Mrs Ursula Owusu- Ekuful, Minister of Communications, has reiterated Government’s commitment to champion inclusive access to information and digital equity.
She said over the years especially, in the last two years, her Ministry had put in place policies and infrastructure in rural and peri-urban areas in order to address the regional imbalances.
Mrs Owusu- Ekuful made these remarks in a speech read on her behalf during the commemoration of the 2019 International Day for Universal Access in Accra.
The event, hosted by the United Nations Education, Scientific and Cultural Organisation (UNESCO) and supported by the Ministry of Communications, was held under the theme: “Access to Information: Leaving No One Behind”.
Mrs Owusu-Ekuful said the many transformative of her Ministry’s programmes was how they were using infrastructure to advance women’s rights and bridge the gender inequality in information and communication technology (ICT).
She said to bridge this gap, the Ministry, through the Ghana Investment Fund for Electronic Communications (GIFEC) is implementing the Rural Telephony Project, Smart Community Project, and the Satellite TV Project.
She said at her Ministry, they have established the linkage between access to information and freedom of expression in their policies and programmes.
She said they were working in tandem with the Ministry of Information to realise the vision of the President to ensure, the Right to Information and Freedom of Expression, leading to an open and accessible internet lined-up with government’s initiatives.
“We are witnessing a rapid digital transformation of our societies and aware of the indispensability of digital technology.”
She said the unprecedented digital transformation of the new era was leading to new forms of inequality.
Mrs Owusu-Ekuful said to combat this, digital innovation must go hand in hand with the obligation to adopt and improve legislation for public access to information and investing in relevant infrastructure to drive sustainable development.
Mr Abdourahamane Diallo, UNESCO Representative to Ghana, said Access to Information (ATI) is being recognised more and more as a requisite for sustainable development.
He said a recent UNESCO research, using Sustainable Development Goal (SGD) indicator 16.10.2, revealed a need to improve tracking and processing information requests and appeals; as well proactive disclosure.

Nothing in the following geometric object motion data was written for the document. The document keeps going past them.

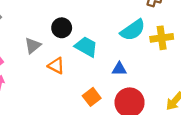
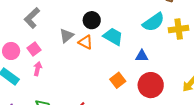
orange triangle: (56, 66) -> (86, 42), moved

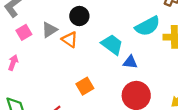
cyan trapezoid: (113, 37) -> (112, 45), moved
pink square: (34, 49) -> (24, 32), moved
orange square: (118, 80) -> (85, 86), moved

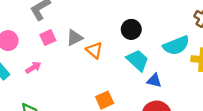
black circle: (79, 16) -> (131, 29), moved
pink arrow: (13, 63) -> (33, 67), turned 32

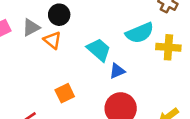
black circle: (131, 29) -> (59, 15), moved
blue triangle: (154, 81) -> (117, 71), turned -35

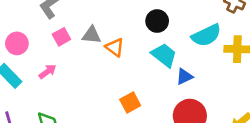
black circle: (59, 15) -> (157, 21), moved
gray triangle: (31, 28) -> (92, 35), turned 36

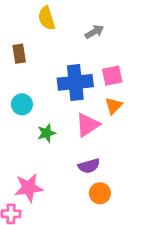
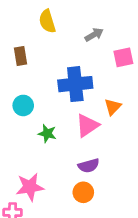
pink square: (112, 76) -> (123, 57), moved
green star: (47, 133) -> (47, 134), turned 30
orange circle: (100, 193) -> (83, 192), moved

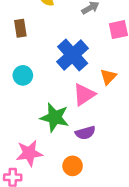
blue cross: (75, 84) -> (73, 55), turned -36
green star: (47, 134) -> (55, 117), moved, size x1.6
orange circle: (83, 192) -> (73, 166), moved

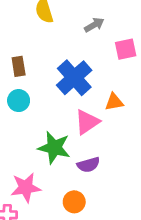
brown rectangle: (20, 28) -> (19, 66), moved
orange triangle: (108, 77) -> (114, 102), turned 36

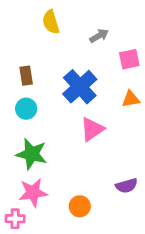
orange triangle: (114, 102) -> (131, 99), moved
green star: (54, 148) -> (32, 154), moved
purple semicircle: (88, 165) -> (127, 186), moved

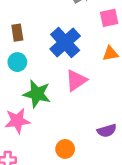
green star: (32, 154) -> (37, 94), moved
pink star: (33, 193) -> (17, 121), moved

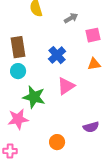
brown rectangle: (17, 33) -> (18, 47), size x1.5
blue cross: (65, 42) -> (57, 55), size x0.7

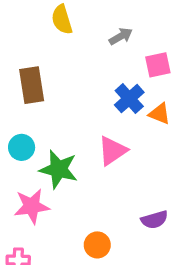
blue cross: (57, 55) -> (129, 99), moved
orange triangle: (94, 64) -> (159, 114), turned 32
cyan circle: (18, 71) -> (22, 147), moved

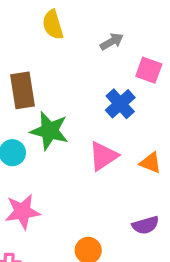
pink square: (158, 65) -> (149, 70), turned 32
orange triangle: (159, 114) -> (151, 163), moved
green star: (59, 169) -> (49, 131), moved

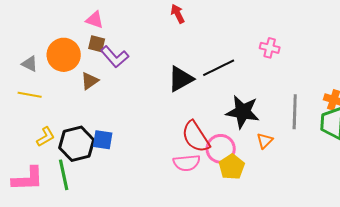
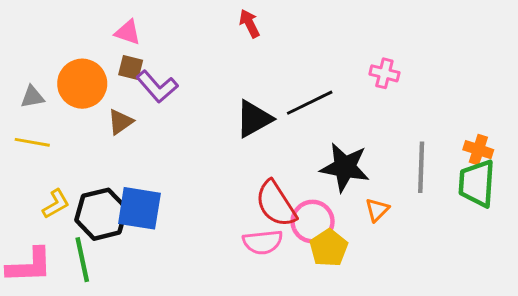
gray triangle: (30, 64) -> (32, 97), turned -36
blue square: (103, 140) -> (139, 208), size x1.5

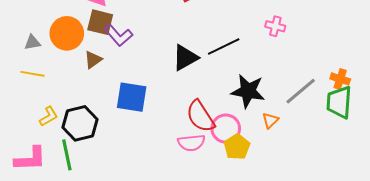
brown square: (131, 67) -> (100, 22), size x1.5
gray line: (421, 167) -> (301, 91), turned 48
blue square: (139, 208) -> (132, 97), moved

Mr Diallo said the study also found out that oversight and appeal bodies needed strengthening as they are the essential components of ATI law enforcement, adding that “UNESCO is committed to assisting the government through the Ministry of Information to strengthen these components.

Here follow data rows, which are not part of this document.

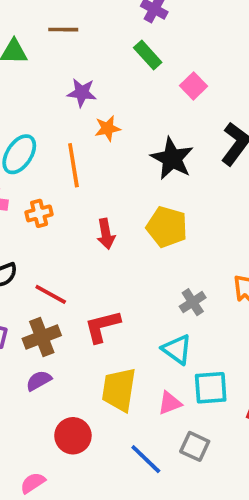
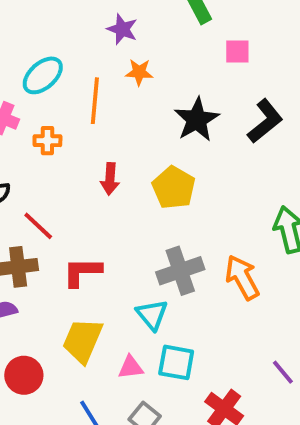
pink square: (193, 86) -> (237, 52), turned 30
gray cross: (193, 302) -> (180, 271), size x1.6

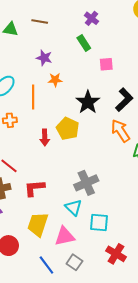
yellow pentagon: (174, 188) -> (68, 129), moved
orange arrow: (242, 277) -> (120, 131), moved
cyan square: (176, 362) -> (99, 222), moved
pink triangle: (131, 367) -> (65, 236), size x1.5

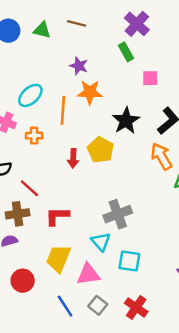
purple cross: (92, 18) -> (137, 24), size x1.5
orange star: (55, 80) -> (90, 92), size x1.5
red cross: (116, 254) -> (136, 307), moved

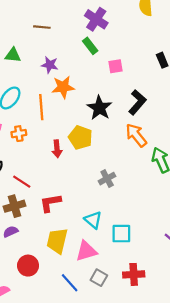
green triangle: (42, 30) -> (13, 55), moved
gray cross: (118, 214) -> (107, 179), moved, size x0.7
red cross: (136, 307) -> (134, 274), turned -30

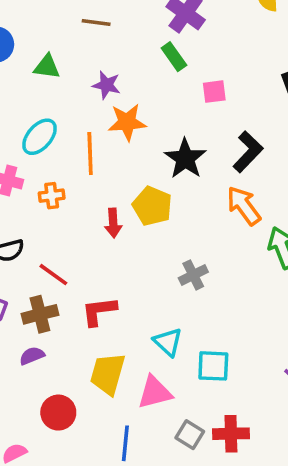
gray square: (99, 278) -> (190, 435), moved
blue line: (70, 283) -> (125, 443), turned 45

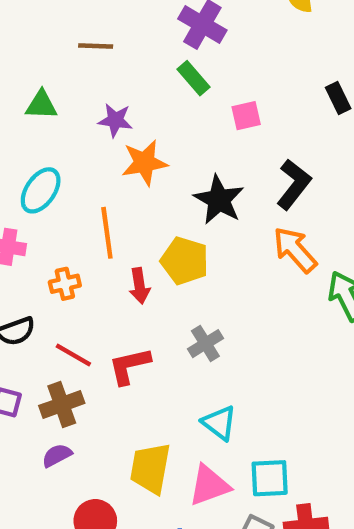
orange line: (90, 154) -> (107, 233), moved
orange cross: (52, 196) -> (65, 284), moved
gray cross: (193, 275) -> (205, 344), moved
red L-shape: (99, 311) -> (129, 366), moved
cyan square: (213, 366) -> (270, 478), moved

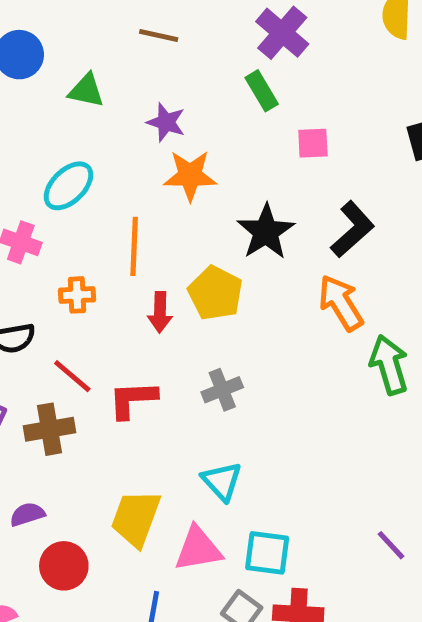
purple semicircle: (57, 455) -> (27, 514), moved

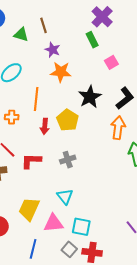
brown line: (159, 35) -> (44, 25), moved, turned 56
pink square: (313, 143) -> (111, 62), turned -32
orange arrow: (341, 303) -> (118, 128), turned 35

Madam Nicola Nana Yaa Hodasi, a Political and Economic Advisor at the Embassy of Federal Republic of Germany, acknowledged important initiatives taken by the government to move more towards an open government; such as the Ghana Open Data Initiative.
She said there are still some challenges, particularly at the district level, where information is often stored on paper and access meant a lengthy process through the district assembly, often dependent on finding the right person at the right time at the right place.
Since 2016, UNESCO marks 28th September as the “International Day for Universal Access to Information” following the adoption of a resolution (38C/70) in 2016 declaring every 28 September of every year as International Day for Universal Access to Information (IDUAI).
The IDUAI has particular relevance with Agenda 2030 with specific reference to SDG 12 on investment in rural infrastructure and technology development, SDG 11 on positive economic, social and environmental links between urban, peri-urban and rural areas and SDG 16 on initiatives to adopt and implement constitutional, statutory and policy guarantees for public ATI.
Infrastructure and technology development are essential elements in building knowledge societies as inequalities to access information sources, contents and infrastructures cast doubt on the information society’s global character and, consequently, hamper the growth of knowledge societies.
UNESCO promotes, through the Global Broadband Commission, for accelerating broadband rollout worldwide and examine applications that could see broadband networks improve the delivery of several social services, including education, environmental management and safety.